I’m a pragmatic person and as far as I am concerned, there are 2 simple aspects to agile development: Tools and culture. Let’s talk about tools first.
“That ain’t workin’ that’s the way you do it“
In recent years, SAP has certainly been doing its best to fulfill agile requirements of customers by coming up with tools such as Composition Environment (CE), which entails its own Business Process Management (BPM). In addition, there’s Visual Composer (VC), a user interface development tool. Both BPM and VC use graphical editors. These tools cover most of the design time. Granted, in BPM’s case it stretches a little further into process design.
With the latest revision of CE (version 7.2) SAP has done a good job of introducing even more “zero-coding” solutions which are built to decrease development time. From a tooling perspective, BPXers and Designers have all reason to be cheerful: Agile (or rapid) development of standards-based SAP software has never been more of a reality than today, as my colleague Owen Pettiford recently pointed out in his The specified item was not found..
Hearts & Minds
As with so many things IT and computer, the obstacles are not tools or machines. It’s the paradigms, habits and routines of developers and users that pose the real challenge.
In many cases, IT departments want to work agile to begin with, but then realise that clinging on to producing an abundance of development documentation stifles this flame.

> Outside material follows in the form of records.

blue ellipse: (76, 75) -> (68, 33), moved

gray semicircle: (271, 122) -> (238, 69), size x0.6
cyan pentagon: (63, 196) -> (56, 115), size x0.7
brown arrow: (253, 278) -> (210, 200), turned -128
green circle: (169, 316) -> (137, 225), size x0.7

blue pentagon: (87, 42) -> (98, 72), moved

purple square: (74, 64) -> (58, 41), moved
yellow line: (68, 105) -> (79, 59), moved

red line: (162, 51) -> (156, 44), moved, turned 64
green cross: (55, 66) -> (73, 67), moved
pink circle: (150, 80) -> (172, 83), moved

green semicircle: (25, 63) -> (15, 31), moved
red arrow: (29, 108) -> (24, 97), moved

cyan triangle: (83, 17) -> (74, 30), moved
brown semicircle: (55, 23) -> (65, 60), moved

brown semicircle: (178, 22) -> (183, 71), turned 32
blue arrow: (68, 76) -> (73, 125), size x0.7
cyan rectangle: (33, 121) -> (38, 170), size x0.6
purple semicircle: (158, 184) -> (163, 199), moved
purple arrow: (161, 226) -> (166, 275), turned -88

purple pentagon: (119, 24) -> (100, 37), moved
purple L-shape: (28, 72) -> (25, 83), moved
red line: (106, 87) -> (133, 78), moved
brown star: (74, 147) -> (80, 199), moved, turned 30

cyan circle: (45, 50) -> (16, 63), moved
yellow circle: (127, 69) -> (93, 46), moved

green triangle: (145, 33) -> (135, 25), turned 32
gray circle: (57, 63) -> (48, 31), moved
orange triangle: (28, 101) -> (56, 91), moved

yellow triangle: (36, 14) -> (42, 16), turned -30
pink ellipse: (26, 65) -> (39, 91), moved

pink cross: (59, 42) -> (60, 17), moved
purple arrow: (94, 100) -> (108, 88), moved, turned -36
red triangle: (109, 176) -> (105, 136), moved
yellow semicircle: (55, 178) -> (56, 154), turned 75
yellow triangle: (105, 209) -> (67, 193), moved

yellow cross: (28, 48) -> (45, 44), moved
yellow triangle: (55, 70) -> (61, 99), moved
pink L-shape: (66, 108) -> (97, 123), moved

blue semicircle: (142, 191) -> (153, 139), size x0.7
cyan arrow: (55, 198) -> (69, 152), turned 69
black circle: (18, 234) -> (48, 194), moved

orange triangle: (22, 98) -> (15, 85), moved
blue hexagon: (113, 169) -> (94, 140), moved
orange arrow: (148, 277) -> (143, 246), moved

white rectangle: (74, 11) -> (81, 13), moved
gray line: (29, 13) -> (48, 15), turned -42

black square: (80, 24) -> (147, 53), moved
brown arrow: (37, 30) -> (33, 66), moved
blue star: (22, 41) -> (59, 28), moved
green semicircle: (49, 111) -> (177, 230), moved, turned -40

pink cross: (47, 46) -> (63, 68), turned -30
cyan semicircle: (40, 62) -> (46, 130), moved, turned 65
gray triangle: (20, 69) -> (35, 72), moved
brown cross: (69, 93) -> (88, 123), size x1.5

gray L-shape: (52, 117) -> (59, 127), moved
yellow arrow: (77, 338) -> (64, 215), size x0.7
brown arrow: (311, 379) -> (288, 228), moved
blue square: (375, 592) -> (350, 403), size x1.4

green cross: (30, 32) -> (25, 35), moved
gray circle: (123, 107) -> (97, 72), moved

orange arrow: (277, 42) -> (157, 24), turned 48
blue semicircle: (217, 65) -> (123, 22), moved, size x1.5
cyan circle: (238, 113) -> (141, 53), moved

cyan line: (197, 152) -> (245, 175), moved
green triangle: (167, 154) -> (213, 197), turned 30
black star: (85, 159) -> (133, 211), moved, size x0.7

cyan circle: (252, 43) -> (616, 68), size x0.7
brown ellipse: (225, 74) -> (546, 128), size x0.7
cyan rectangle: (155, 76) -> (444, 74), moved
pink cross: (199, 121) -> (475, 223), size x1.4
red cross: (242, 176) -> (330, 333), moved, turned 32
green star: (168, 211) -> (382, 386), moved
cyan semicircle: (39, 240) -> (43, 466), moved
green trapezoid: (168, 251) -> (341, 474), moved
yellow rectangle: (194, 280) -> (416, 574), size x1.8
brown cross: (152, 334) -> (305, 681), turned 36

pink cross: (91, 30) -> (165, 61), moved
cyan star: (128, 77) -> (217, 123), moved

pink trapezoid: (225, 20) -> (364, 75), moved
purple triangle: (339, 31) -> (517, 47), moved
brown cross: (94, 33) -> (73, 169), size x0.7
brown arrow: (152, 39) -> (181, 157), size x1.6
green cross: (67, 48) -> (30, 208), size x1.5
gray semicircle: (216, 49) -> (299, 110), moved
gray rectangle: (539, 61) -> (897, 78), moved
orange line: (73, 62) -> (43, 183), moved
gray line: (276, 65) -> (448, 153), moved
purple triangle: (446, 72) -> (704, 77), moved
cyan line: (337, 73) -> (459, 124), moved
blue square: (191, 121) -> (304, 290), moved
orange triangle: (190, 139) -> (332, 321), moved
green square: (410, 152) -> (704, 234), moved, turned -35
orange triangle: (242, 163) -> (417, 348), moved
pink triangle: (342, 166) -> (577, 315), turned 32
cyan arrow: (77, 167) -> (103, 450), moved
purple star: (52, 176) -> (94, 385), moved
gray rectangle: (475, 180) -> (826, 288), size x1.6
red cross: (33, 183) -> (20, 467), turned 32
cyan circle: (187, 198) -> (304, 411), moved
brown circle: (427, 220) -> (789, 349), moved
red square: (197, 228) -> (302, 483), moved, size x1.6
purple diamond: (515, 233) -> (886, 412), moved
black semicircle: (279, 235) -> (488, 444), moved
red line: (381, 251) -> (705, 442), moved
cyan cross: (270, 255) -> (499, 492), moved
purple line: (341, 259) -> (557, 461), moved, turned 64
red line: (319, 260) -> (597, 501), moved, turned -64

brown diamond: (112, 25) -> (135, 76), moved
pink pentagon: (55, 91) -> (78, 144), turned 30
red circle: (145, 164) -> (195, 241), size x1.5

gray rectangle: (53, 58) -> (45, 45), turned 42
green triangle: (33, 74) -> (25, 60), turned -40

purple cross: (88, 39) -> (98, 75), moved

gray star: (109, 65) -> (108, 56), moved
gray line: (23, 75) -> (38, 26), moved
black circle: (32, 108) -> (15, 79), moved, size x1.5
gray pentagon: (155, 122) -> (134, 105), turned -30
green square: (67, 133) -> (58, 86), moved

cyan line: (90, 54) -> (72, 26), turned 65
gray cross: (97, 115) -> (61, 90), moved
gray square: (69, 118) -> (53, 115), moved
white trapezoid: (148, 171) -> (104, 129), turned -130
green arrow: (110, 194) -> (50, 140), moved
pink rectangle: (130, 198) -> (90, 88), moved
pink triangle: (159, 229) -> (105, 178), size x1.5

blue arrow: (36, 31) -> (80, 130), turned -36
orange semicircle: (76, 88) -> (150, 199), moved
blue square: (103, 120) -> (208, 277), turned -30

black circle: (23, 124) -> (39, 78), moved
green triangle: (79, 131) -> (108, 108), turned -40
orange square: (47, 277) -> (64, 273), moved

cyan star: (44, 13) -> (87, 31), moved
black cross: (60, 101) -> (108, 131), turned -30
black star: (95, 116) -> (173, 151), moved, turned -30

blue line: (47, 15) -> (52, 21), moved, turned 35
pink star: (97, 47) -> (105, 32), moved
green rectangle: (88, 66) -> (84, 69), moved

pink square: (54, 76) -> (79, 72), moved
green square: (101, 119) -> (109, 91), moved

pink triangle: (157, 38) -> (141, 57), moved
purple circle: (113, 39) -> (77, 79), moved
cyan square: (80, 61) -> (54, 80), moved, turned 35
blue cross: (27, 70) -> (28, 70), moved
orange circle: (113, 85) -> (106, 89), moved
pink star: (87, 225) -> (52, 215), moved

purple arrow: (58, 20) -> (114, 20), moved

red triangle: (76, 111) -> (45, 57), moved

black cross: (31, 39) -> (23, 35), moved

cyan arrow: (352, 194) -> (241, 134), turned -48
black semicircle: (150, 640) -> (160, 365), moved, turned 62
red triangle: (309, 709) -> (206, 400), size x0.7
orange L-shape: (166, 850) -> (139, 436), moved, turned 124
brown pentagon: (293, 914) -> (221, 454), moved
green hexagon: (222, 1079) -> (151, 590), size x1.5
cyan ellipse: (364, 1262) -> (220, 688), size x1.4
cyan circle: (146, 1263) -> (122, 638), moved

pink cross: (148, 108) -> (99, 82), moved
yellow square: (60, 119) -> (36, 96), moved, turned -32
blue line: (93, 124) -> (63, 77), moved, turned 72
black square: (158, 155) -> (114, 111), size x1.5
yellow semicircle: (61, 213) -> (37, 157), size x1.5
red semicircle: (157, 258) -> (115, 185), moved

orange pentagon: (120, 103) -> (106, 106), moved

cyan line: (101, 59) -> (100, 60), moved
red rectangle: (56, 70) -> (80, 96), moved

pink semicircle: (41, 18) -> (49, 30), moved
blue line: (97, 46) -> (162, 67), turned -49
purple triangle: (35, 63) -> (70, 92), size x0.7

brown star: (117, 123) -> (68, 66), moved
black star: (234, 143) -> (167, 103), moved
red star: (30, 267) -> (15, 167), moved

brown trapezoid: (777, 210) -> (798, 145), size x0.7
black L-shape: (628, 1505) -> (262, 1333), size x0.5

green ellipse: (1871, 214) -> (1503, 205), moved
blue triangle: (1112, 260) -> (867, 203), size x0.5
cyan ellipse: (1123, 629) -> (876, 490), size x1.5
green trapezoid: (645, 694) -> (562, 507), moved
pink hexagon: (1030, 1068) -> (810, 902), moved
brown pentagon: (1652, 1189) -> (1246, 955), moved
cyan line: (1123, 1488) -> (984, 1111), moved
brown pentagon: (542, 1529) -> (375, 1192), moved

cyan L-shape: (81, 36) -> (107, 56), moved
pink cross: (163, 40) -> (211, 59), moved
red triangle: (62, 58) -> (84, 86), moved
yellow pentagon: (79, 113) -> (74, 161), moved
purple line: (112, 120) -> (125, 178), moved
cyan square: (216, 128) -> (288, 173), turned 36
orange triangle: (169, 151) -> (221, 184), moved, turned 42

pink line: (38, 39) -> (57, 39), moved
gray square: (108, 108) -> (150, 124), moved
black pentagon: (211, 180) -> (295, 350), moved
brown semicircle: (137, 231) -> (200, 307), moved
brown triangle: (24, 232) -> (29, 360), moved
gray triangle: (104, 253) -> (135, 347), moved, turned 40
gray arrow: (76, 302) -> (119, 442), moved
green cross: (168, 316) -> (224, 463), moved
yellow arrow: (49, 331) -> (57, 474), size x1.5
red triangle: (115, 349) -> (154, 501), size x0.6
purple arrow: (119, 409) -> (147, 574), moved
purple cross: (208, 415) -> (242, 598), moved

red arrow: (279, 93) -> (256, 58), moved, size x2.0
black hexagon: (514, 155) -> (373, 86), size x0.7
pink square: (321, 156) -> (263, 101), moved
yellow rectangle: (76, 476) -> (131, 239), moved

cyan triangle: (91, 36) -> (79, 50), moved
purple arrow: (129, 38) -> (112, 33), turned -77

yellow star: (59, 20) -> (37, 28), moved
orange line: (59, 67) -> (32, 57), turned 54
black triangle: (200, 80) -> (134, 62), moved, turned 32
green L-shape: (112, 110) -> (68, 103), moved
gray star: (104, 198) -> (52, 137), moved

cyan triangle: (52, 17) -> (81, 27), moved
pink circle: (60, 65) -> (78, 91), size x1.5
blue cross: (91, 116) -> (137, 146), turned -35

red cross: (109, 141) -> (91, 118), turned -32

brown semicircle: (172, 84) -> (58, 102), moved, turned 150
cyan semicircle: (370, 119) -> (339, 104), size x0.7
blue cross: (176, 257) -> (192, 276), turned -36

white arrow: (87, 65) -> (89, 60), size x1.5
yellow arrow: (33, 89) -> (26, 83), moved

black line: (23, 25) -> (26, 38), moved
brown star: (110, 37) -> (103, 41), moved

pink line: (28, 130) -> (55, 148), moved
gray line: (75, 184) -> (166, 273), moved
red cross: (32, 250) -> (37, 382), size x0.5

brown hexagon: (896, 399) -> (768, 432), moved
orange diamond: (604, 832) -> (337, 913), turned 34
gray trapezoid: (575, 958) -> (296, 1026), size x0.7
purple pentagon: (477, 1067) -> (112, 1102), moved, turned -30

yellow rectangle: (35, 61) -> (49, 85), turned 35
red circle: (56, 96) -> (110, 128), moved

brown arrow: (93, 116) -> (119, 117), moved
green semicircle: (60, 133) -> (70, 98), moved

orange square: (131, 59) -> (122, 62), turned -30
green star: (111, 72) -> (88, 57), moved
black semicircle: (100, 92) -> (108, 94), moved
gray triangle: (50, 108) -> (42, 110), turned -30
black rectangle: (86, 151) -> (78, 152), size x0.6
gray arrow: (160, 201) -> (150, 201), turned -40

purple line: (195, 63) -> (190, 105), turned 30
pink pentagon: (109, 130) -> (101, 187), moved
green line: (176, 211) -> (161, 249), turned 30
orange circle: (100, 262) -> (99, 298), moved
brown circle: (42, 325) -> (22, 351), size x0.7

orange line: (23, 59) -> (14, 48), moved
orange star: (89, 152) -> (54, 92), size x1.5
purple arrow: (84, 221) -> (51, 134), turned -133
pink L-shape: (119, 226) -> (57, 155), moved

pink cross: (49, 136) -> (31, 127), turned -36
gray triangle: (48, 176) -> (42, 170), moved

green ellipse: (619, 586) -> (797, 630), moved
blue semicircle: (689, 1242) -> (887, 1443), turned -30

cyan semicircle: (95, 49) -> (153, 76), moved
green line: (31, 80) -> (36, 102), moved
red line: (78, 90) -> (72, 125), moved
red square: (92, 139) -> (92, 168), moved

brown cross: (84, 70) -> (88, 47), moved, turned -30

Or: Designers and developers can suggest usage of wikis and social media sites. But if IT security policies see the usage of latest browsers as a risk and therefore prevent usage of latest web based tools, then there is little that can be done in the short term.
I also find that Wikis and other Web 2.0-based tools are more likely to be adopted by IT themselves, not the analysts and hybrid managers that act as the bridge between business and IT. A tragic position to be in, as it is exactly these people you need on board!
In my experience software designers and developers can become very infatuated with tools such as Wikis, Twitter-style team messaging and latest collaborative tools. I’ve been there myself! A while ago I wanted to know which software tools are best for the Scrum Methodology and I asked the question on Twitter. I thought the most impressive replies were the those where people said: “We use sticky notes” or “A white board”. Respect !
Now, I’m not saying the software tools are no good. What I’m saying is that I do have a lot of time for pragmatic people who want to try to keep things simple.
So what can be done?
“You can’t always get what you want”
What’s important in my view is that a customer or client is being picked up at exactly the point of their own “agile evolution”. What do I mean by that?
I think it’s quite simple: it means being pragmatic and being flexible for workarounds. Rather than giving up on the idea of delivering working, good quality software, it’s more important to compromise on using a Wiki, for example. Instead, offer additional iterations or playbacks to compensate for the lack of collaborative documentation. Maybe even go back to emailed Word documents again if necessary. Or use screen grabs and screen videos to keep customers involved rather than insisting that only the latest video conferencing software will score the “agile high score” for you.
I guess I’m saying “don’t do agile for agile’s sake” and give other team members the time they need to adjust to a new way of thinking.
Now, you could say, “That’s all in the Agile manifesto!”. And you would be right. However a lot of what I read and hear about agile these days sounds like it’s a pill you take or a light switch you turn – eh presto! you’re in agile land. A “get agile quick scheme”. Sorry, but to me this doesn’t exist.
There is no shortcut to become agile
Realising that agile is a journey for a project team and not a destination, is the real eye opener here.
You better start that journey today.